More diverse phrases improve intent recognition accuracy.

AIIntermediate

Training Phrase

Q: What is the most important tip for working with Training Phrase?

Spend an hour pulling real conversation phrases before writing a single invented one. Real phrasing contains the slang, typos, and incomplete sentences your bot will actually see, and no amount of author effort beats real data.

Q: What is a Training Phrase?

Training Phrases teach bots to recognize user intent.

Q: How should you improve them?

Real user language should inform training phrase updates.

A training phrase is one literal example of a user message that should be classified as a specific intent in Salesforce Einstein Bots or the legacy Einstein Intent Service.

Hear it

§ 01

Definition

A training phrase is one literal example of a user message that should be classified as a specific intent in Salesforce Einstein Bots or the legacy Einstein Intent Service. Authors write 20 to 100 training phrases per intent, the underlying NLP model learns the cluster of phrases that map to each intent, and at runtime the model classifies new messages by finding the closest cluster. Training phrases are the raw material the model learns from; the variety and realism of the phrases determines how well the bot generalizes to messages it has never seen.

Training phrases are the most consequential authoring decision in any traditional bot. The bot can only classify messages similar to its training. A model trained on twenty near-identical phrases matches only near-identical messages in production and frustrates users who phrase things naturally. A model trained on thirty to fifty varied phrases across length, vocabulary, and grammar handles real user variation. Pulling phrases from real conversation logs (email-to-case subject lines, web form submissions, prior chat transcripts) beats inventing phrases every time, because real phrasing contains the slang, typos, and incomplete sentences the bot will actually see.

§ 02

Why training phrases are the single most consequential bot authoring decision

How many training phrases an intent needs

The floor is around 20 phrases for an intent to function. Below that the model overfits to the small set and matches almost nothing in production. The sweet spot is 30 to 50 varied phrases. Above 100, returns diminish quickly. Each additional phrase needs to add genuine variety; adding ten more phrases that paraphrase existing ones does not improve the model meaningfully. The Salesforce Bot Training View shows phrase count per intent and warns when intents are under the floor. Treat the warning as a hard rule, not a suggestion; under-trained intents are the most reliable source of bot misclassification in production.

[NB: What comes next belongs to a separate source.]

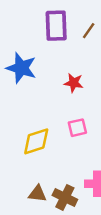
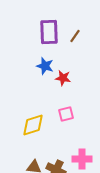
blue star: (21, 68) -> (45, 66), moved, size x0.7

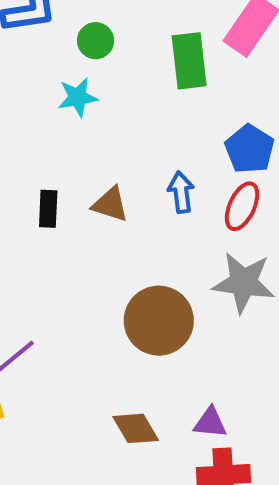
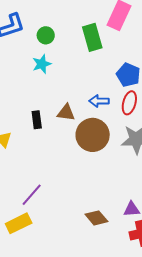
blue arrow: (181, 192) -> (99, 101), turned -72
brown circle: (159, 321) -> (93, 135), moved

What variety actually means in training phrases

Variety has three dimensions. Length: short phrases (3-5 words), medium (6-15 words), long (15+ words). User messages span all three; training only on medium produces a model that misses short and long messages. Vocabulary: formal language, casual language, slang, abbreviations, common typos. A user who writes "wheres my pkg" should match the same intent as one who writes "Could you please provide an update on the status of my recent order." Grammar: questions, statements, fragments, commands. "Order status?" is a fragment that should match. "Tell me where my order is" is a command. "I want to know about my order" is a statement. All three should classify to the same intent.

Pulling training phrases from real conversation logs

The fastest path to high-quality training phrases is mining existing conversation data. Email-to-case subject lines are the most underused source; they are short, real, and already labeled by category. Web form submissions where users picked a topic from a dropdown give labeled examples for free. Existing chat transcripts (if any) give the exact phrasing the new bot will see. Internal Slack channels for support questions occasionally help. The discipline that pays off: spend an hour pulling 100 real phrases per intent before writing a single invented phrase. The model trained on real phrases consistently outperforms the model trained on invented ones, regardless of author effort.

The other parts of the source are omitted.